Class ExternalSortFactory

java.lang.Object
org.apache.derby.impl.store.access.sort.ExternalSortFactory
All Implemented Interfaces:
ModuleControl, ModuleSupportable, MethodFactory, SortFactory, SortCostController
Direct Known Subclasses:
UniqueWithDuplicateNullsExternalSortFactory

public class ExternalSortFactory extends Object implements SortFactory, ModuleControl, ModuleSupportable, SortCostController
  • Field Details

    • userSpecified

      private boolean userSpecified
    • defaultSortBufferMax

      private int defaultSortBufferMax
    • sortBufferMax

      private int sortBufferMax
    • IMPLEMENTATIONID

      private static final String IMPLEMENTATIONID
      See Also:
    • FORMATUUIDSTRING

      private static final String FORMATUUIDSTRING
      See Also:
    • formatUUID

      private UUID formatUUID
    • DEFAULT_SORTBUFFERMAX

      private static final int DEFAULT_SORTBUFFERMAX
      See Also:
    • MINIMUM_SORTBUFFERMAX

      private static final int MINIMUM_SORTBUFFERMAX
      See Also:
    • DEFAULT_MEM_USE

      protected static final int DEFAULT_MEM_USE
      See Also:
    • DEFAULT_MAX_MERGE_RUN

      protected static final int DEFAULT_MAX_MERGE_RUN
      See Also:
    • SORT_ROW_OVERHEAD

      private static final int SORT_ROW_OVERHEAD
      See Also:
  • Constructor Details

    • ExternalSortFactory

      public ExternalSortFactory()
  • Method Details

    • defaultProperties

      public Properties defaultProperties()
      There are no default properties for the external sort..
      Specified by:
      defaultProperties in interface MethodFactory
      See Also:
    • supportsImplementation

      public boolean supportsImplementation(String implementationId)
      Description copied from interface: MethodFactory
      Return whether this access method implements the implementation type given in the argument string.
      Specified by:
      supportsImplementation in interface MethodFactory
      See Also:
    • primaryImplementationType

      public String primaryImplementationType()
      Description copied from interface: MethodFactory
      Return the primary implementation type for this access method.

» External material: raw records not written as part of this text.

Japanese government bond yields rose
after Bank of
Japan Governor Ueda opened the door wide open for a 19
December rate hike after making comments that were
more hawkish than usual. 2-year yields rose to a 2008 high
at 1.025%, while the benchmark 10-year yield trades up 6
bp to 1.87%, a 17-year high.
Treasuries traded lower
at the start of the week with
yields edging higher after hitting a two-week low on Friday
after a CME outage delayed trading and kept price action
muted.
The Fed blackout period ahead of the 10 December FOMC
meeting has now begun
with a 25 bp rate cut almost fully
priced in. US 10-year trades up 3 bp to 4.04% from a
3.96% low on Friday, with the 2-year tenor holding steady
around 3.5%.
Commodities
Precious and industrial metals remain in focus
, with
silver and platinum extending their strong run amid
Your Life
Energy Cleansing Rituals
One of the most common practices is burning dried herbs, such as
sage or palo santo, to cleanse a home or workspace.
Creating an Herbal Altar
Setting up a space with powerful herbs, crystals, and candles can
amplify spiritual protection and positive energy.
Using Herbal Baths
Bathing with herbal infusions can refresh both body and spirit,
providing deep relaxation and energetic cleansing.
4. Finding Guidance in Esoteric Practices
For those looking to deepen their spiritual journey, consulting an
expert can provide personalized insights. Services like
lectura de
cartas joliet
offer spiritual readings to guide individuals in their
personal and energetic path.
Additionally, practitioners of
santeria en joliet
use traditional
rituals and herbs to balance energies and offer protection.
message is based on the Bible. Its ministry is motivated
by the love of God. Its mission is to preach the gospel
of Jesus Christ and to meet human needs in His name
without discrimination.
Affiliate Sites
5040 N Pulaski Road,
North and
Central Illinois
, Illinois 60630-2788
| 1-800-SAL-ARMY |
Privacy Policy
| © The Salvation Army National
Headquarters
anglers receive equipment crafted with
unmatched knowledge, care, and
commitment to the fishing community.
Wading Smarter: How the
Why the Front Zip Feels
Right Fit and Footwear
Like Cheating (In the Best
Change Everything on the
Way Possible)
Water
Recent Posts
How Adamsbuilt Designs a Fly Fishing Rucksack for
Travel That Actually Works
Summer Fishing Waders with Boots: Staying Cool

Although an access method may implement more than one implementation type, this is the expected one. The access manager will put the primary implementation type in a hash table for fast access.
      Specified by:
      primaryImplementationType in interface MethodFactory
      See Also:
    • supportsFormat

      public boolean supportsFormat(UUID formatid)
      Description copied from interface: MethodFactory
      Return whether this access method supports the format supplied in the argument.
      Specified by:
      supportsFormat in interface MethodFactory
      See Also:
    • primaryFormat

      public UUID primaryFormat()
      Description copied from interface: MethodFactory
      Return the primary format that this access method supports. Although an access method may support more than one format, this is the usual one. the access manager will put the primary format in a hash table for fast access to the appropriate method.
      Specified by:
      primaryFormat in interface MethodFactory
      See Also:
    • getMergeSort

      protected MergeSort getMergeSort()
      Returns merge sort implementation. Extending classes can overide this method to customize sorting.
      Returns:
      MergeSort implementation
    • createSort

      public Sort createSort(TransactionController tran, int segment, Properties implParameters, DataValueDescriptor[] template, ColumnOrdering[] columnOrdering, SortObserver sortObserver, boolean alreadyInOrder, long estimatedRows, int estimatedRowSize) throws StandardException
      Create a sort. This method could choose among different sort options, depending on the properties etc., but currently it always returns a merge sort.
      Specified by:
      createSort in interface SortFactory
      Throws:
      StandardException - if the sort could not be opened for some reason, or if an error occurred in one of the lower level modules.
      See Also:
    • openSortCostController

      public SortCostController openSortCostController() throws StandardException
      Return an open SortCostController.

      Return an open SortCostController which can be used to ask about the estimated costs of SortController() operations.

      Specified by:
      openSortCostController in interface SortFactory
      Returns:
      The open SortCostController.
      Throws:
      StandardException - Standard exception policy.
      See Also:
    • close

      public void close()
      Description copied from interface: SortCostController
      Close the controller.

      Close the open controller. This method always succeeds, and never throws any exceptions. Callers must not use the StoreCostController after closing it; they are strongly advised to clear out the StoreCostController reference after closing.

      Specified by:
      close in interface SortCostController
    • getSortCost

      public double getSortCost(DataValueDescriptor[] template, ColumnOrdering[] columnOrdering, boolean alreadyInOrder, long estimatedInputRows, long estimatedExportRows, int estimatedRowSize) throws StandardException
      Short one line description of routine.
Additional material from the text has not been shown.